The idea that an AI lab would pay a small army of human artists to create training data for $animal on $transport just to cheat on my stupid benchmark delights me.
They were caught using all the data on the internet without asking for permission or compensating anyone. And it has cost them nothing and earned them billions so far.
Vetting them for the potential for whistleblowing might be a bit more involved. But conspiracy theories have an advantage because the lack of evidence is evidence for the theory.
Huh? AI labs are routinely spending millions to billions to various 3rd party contractors specializing in creating/labeling/verifying specialized content for pre/post-training.
This would just be one more checkbox buried in hundreds of pages of requests, and compared to plenty of other ethical grey areas like copyright laundering with actual legal implications, leaking that someone was asked to create a few dozen pelican images seems like it would be at the very bottom of the list of reputational risks.
How do you think who's in on that? Not only pelicans, I mean, the whole thing. CEOs, top researchers, select mathematicians, congressmen? Does China participate in maintaining the bubble?
I, myself, prefer the universal approximation theorem and empirical finding that stochastic gradient descent is good enough (and "no 'magic' in the brain", of course).
Well, since we're all talking about sourcing training material to "benchmaxx" for social proof, and not litigating the whole "AI bubble" debate, just the entire cottage industry of data curation firms:
I think no matter what happens with AI in the future, there will always be a subset of people with elaborate conspiracies about how it's all fake/a hoax.
I'm not saying it's a hoax.

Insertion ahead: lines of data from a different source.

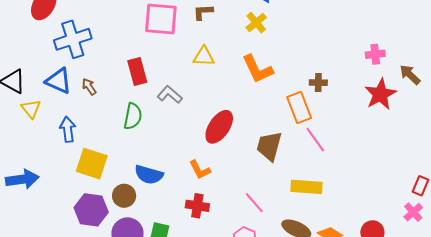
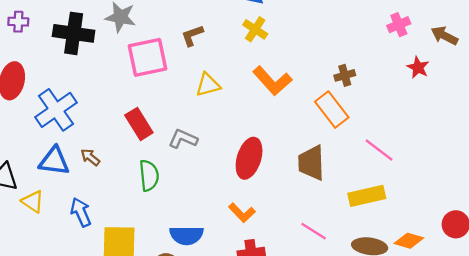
red star: (380, 94) -> (418, 67), size x0.6
pink line: (315, 140) -> (379, 150), moved

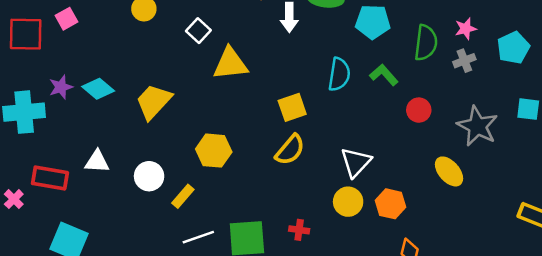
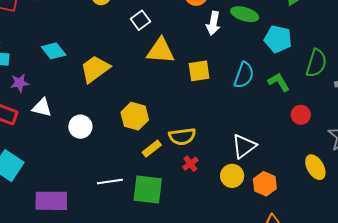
purple star: (61, 87) -> (20, 83), moved
yellow square: (292, 107) -> (199, 71), moved
yellow semicircle: (290, 150) -> (182, 136), moved, turned 32
yellow rectangle: (183, 196) -> (152, 149), moved
red cross: (299, 230) -> (190, 164), moved, turned 35

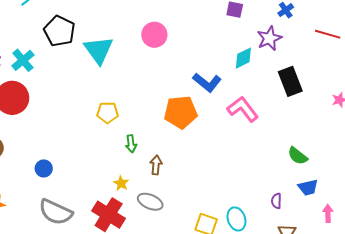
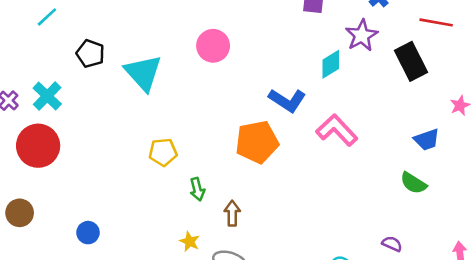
black pentagon: (59, 31) -> (90, 54), size x0.7
black rectangle: (290, 81) -> (411, 61), moved
blue trapezoid: (308, 187) -> (427, 140), moved
purple semicircle: (276, 201) -> (392, 244), turned 119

If it gets better because of that data, tant mieux, but we have to be clear eyed about what these models are actually doing. Especially when companies don't explain what they've done.

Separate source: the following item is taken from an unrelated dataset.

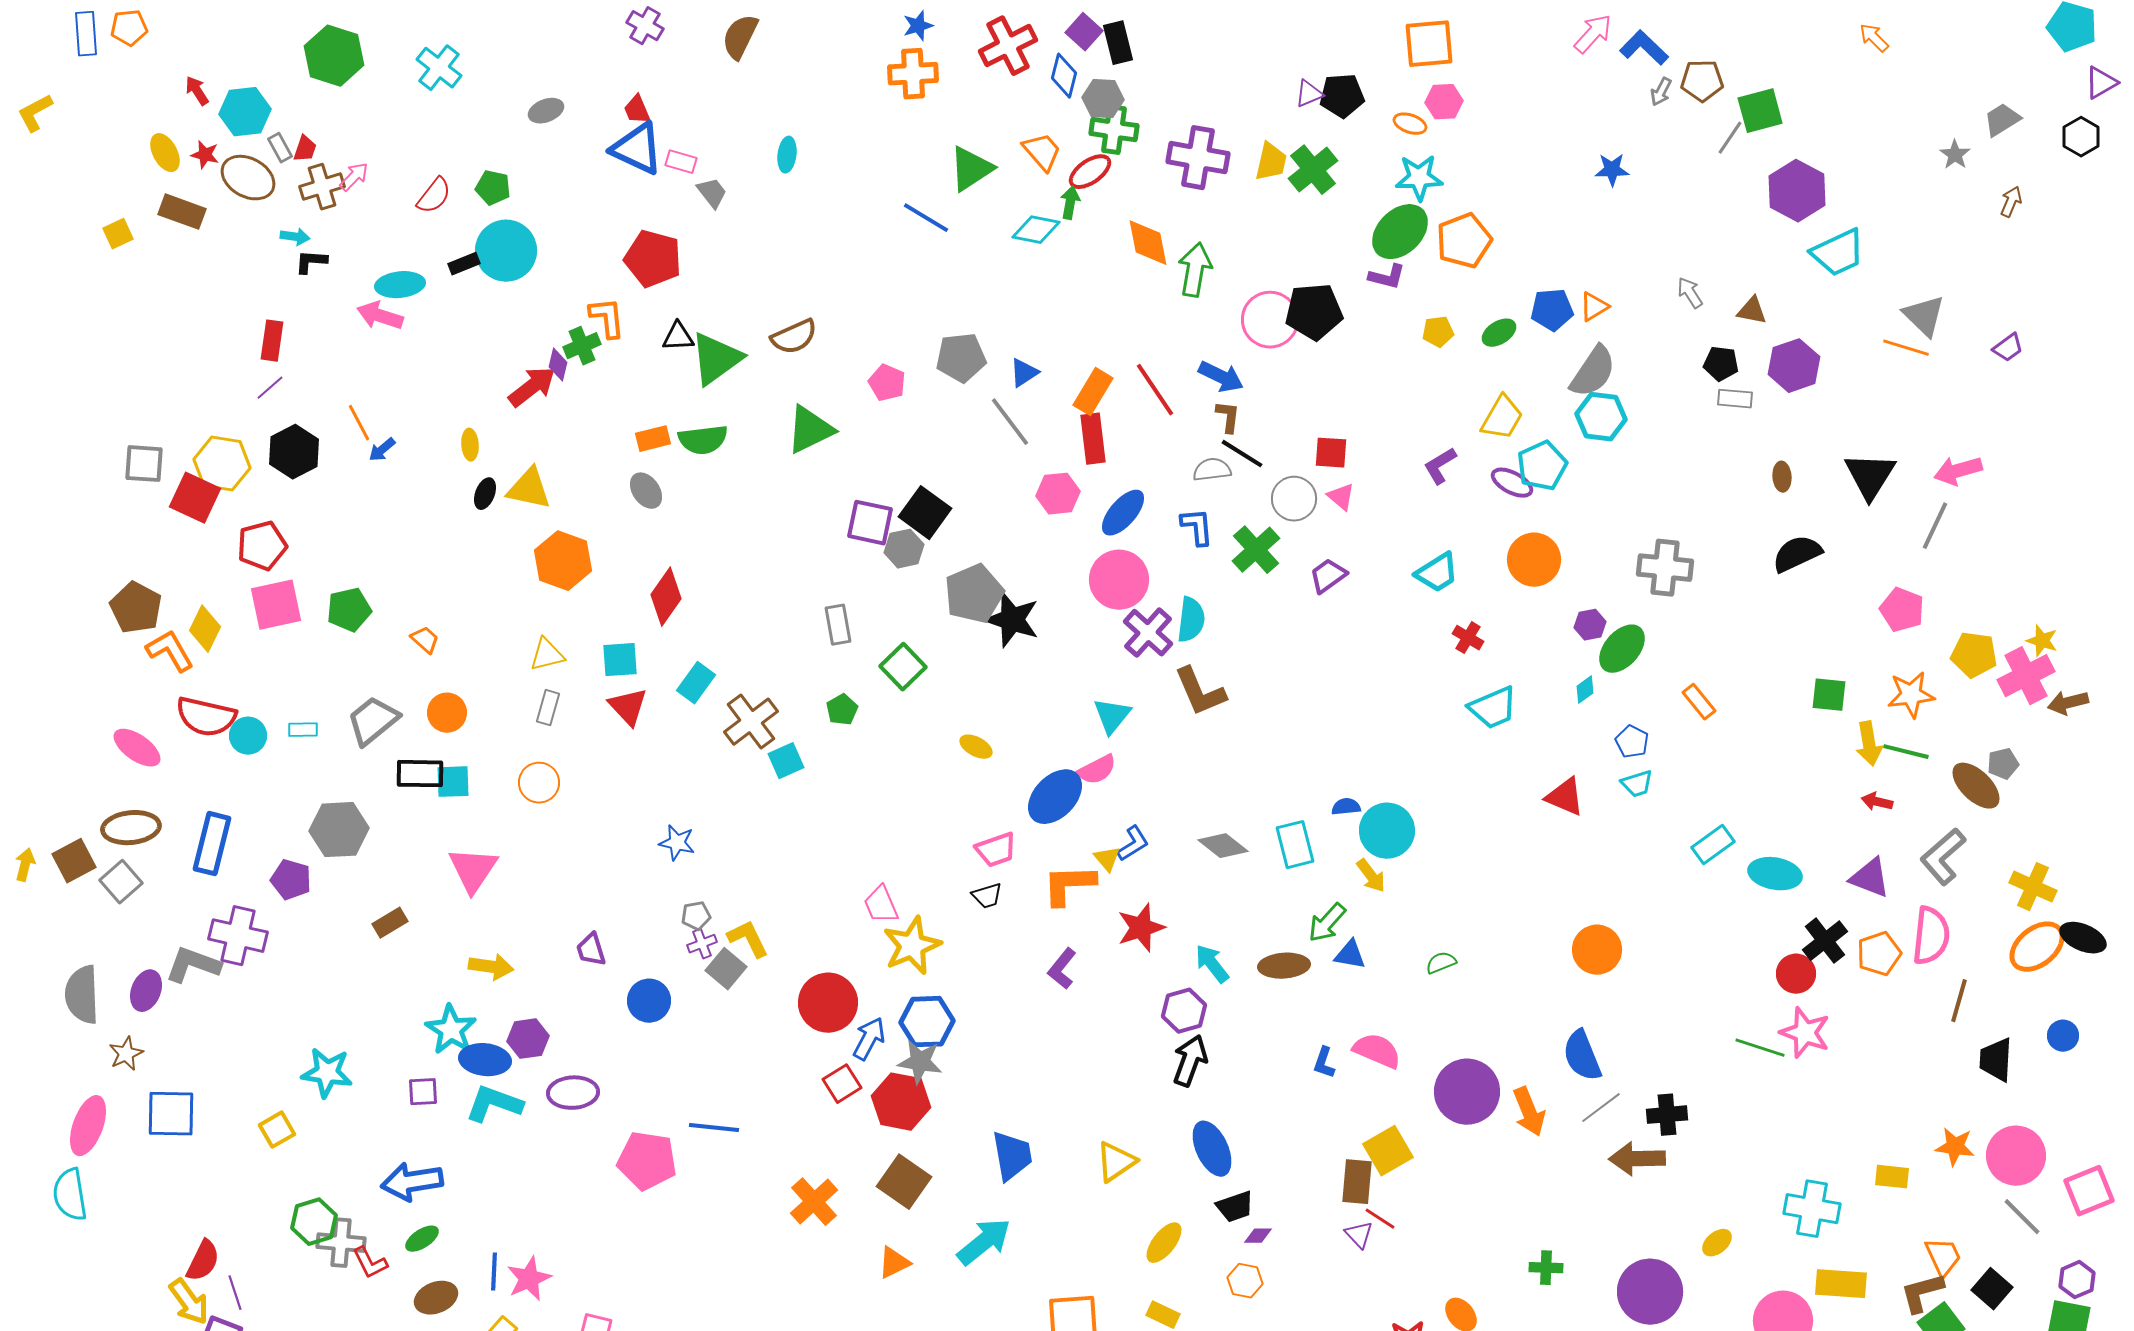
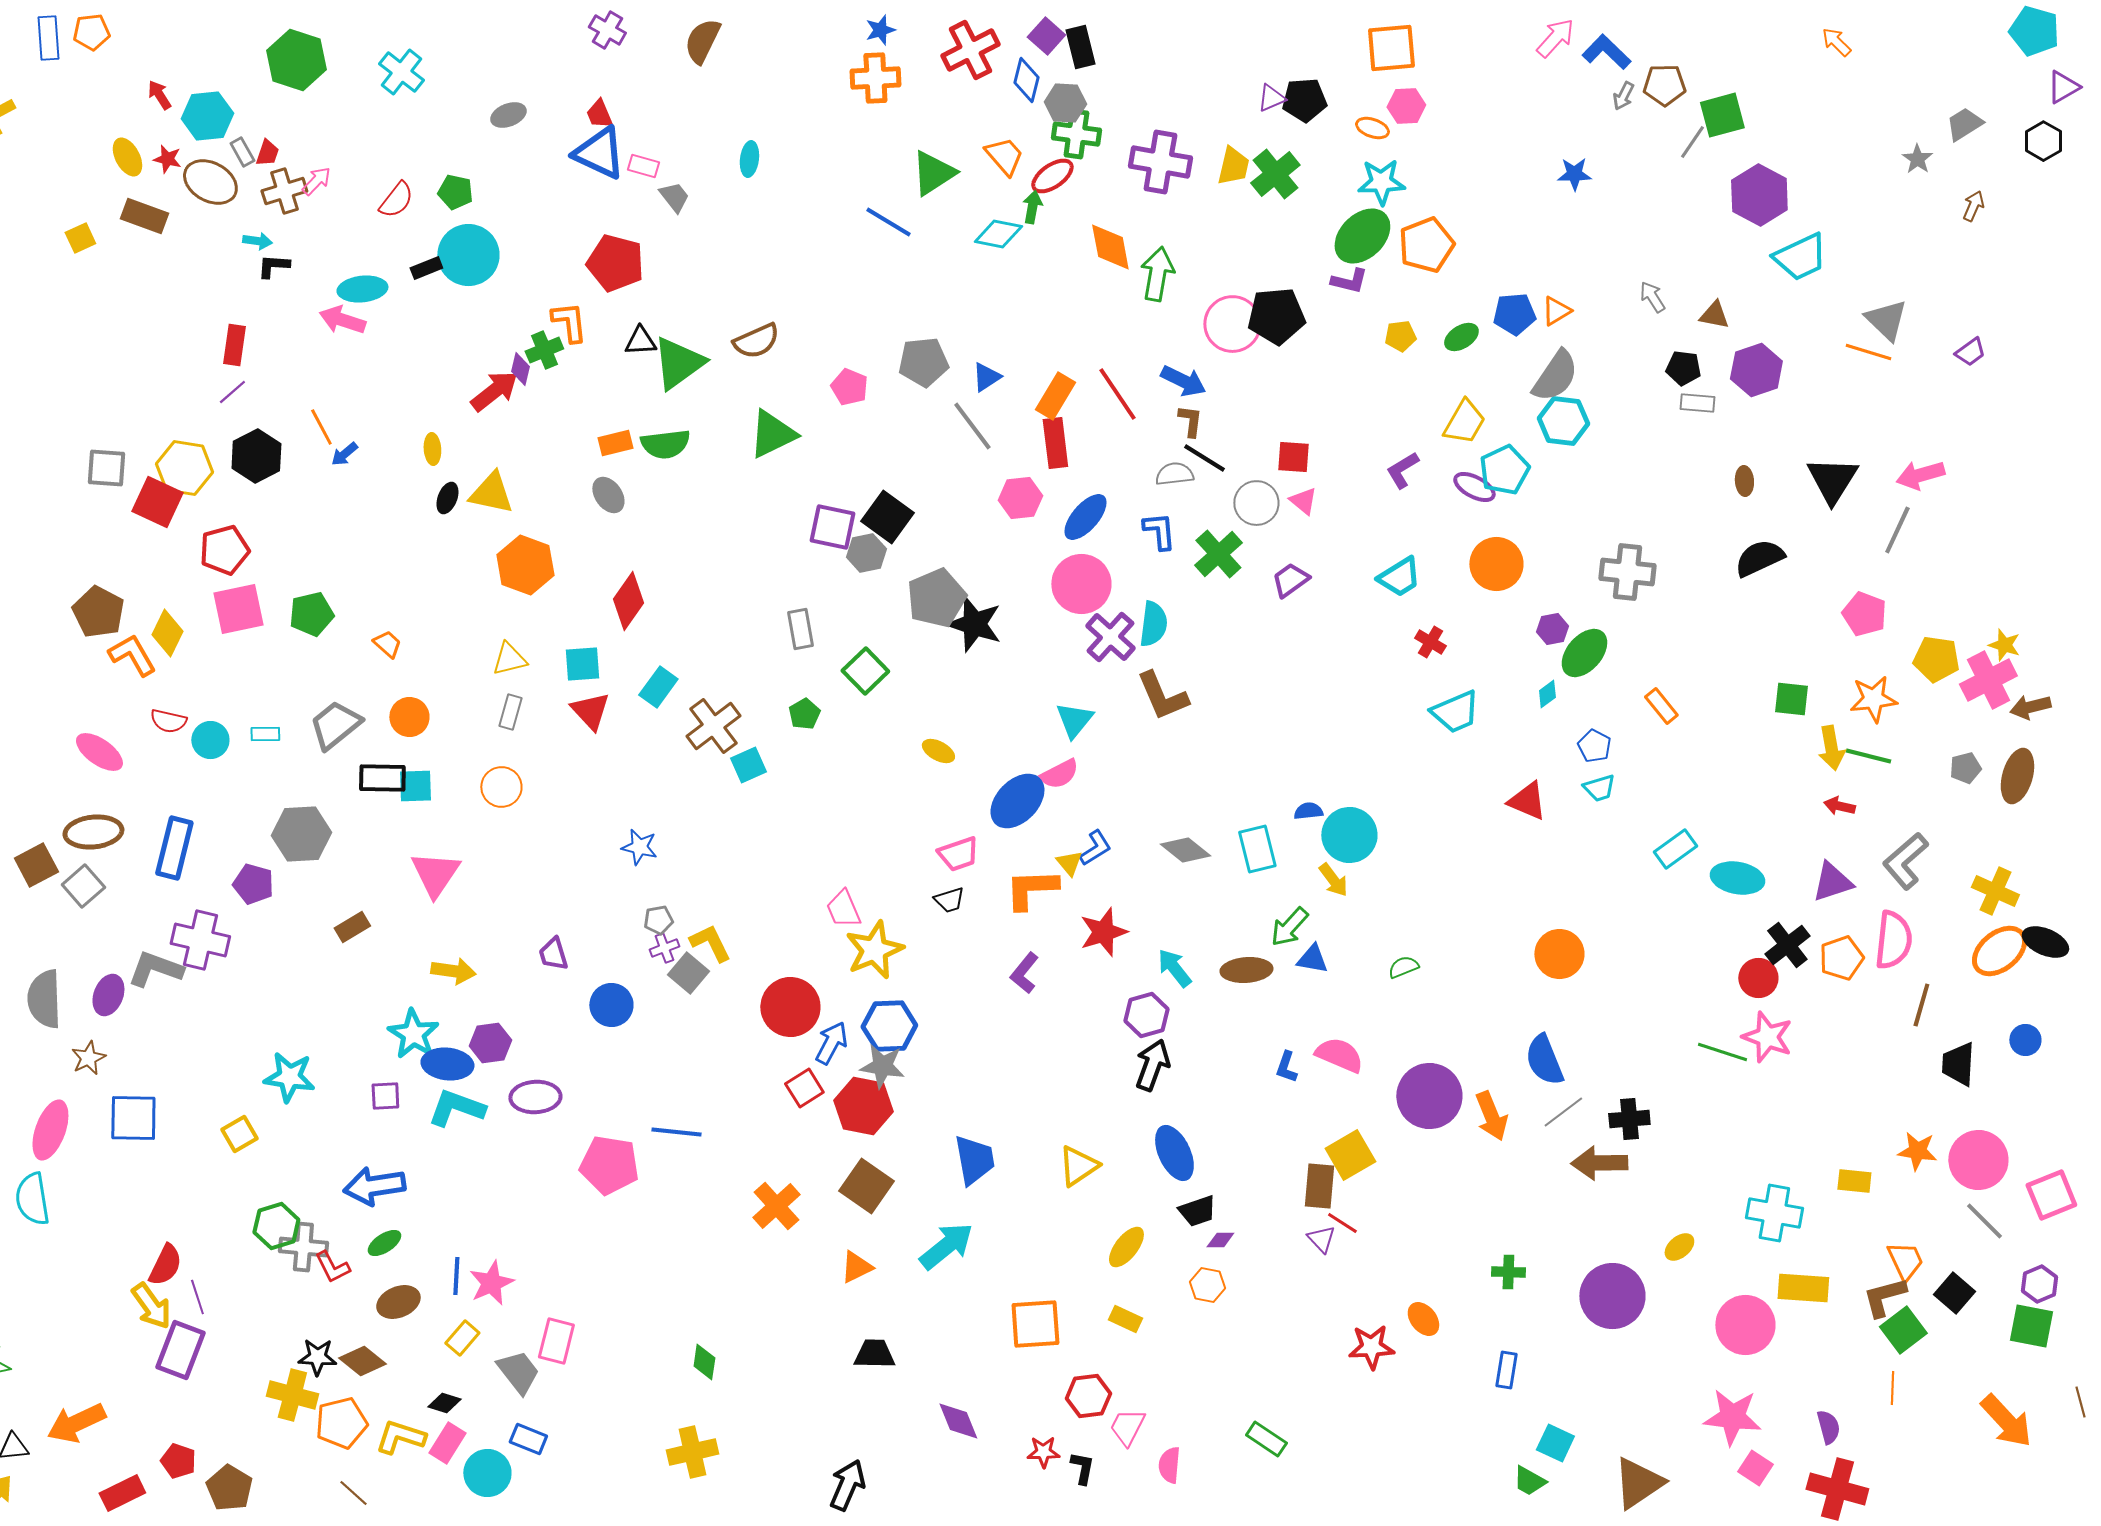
red semicircle: (206, 717) -> (168, 721), size x0.6
brown ellipse: (1976, 786) -> (2017, 776), moved, turned 62
purple triangle: (1870, 878) -> (1832, 882), turned -39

Would it not be better to have 100 such tests "Pelican on bicycle", "Tiger on stilts"..., and generate them all for every new model but only release a new one each time. That way you could show progression across all models, attempts at benchmaxxing would be more obvious.
Given the crazy money and vying for supremacy among AI companies right now it does seem naive to belive that no attempt at better pelicans on bicycles is being made. You can argue "but I will know because of the quality of ocelots on skateboards" but without a back catalog of ocelots on skateboards to publish its one datapoint and leaves the AI companies with too much plausible deniability.
The pelicans-on-bicycles is a bit of fun for you (and us!) but it has become a measure of the quality of models so its serious business for them.
There is an assymetry of incentives and high risk you are being their useful idiot. Sorry to be blunt.
Or indeed do the Markov chain conceptual slip. Pelican on bicycle, badger on stool, tiger on acid. Pelican on bicycle is definitely cooked, though: people know it and it's talked about in language.